* _Task details_: Scan the material and copy out each line where the word "зафиксировать" occurs.

* _Source information_:
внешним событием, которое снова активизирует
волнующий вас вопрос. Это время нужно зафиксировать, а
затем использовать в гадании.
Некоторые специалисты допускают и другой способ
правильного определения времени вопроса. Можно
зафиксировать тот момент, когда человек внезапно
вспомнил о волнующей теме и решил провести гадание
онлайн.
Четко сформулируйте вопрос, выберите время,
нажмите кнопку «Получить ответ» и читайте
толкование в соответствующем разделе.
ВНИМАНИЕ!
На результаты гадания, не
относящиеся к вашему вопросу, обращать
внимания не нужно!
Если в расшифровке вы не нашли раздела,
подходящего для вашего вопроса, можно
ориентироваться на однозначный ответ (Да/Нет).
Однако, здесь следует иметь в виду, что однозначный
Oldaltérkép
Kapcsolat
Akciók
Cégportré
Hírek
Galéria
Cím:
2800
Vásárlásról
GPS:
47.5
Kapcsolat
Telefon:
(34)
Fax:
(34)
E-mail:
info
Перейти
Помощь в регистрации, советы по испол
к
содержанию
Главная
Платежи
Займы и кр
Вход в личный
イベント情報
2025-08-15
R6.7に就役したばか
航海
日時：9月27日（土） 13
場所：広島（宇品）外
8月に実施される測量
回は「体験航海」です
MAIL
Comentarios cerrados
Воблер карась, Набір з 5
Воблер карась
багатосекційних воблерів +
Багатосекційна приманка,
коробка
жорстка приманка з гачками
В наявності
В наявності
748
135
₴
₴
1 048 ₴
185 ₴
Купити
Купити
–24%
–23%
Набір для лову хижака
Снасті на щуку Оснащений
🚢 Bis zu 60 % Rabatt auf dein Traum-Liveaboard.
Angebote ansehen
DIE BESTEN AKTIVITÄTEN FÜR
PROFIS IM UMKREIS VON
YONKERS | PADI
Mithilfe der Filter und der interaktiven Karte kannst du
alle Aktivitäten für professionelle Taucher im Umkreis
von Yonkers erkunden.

* _Response below_:
волнующий вас вопрос. Это время нужно зафиксировать, а
зафиксировать тот момент, когда человек внезапно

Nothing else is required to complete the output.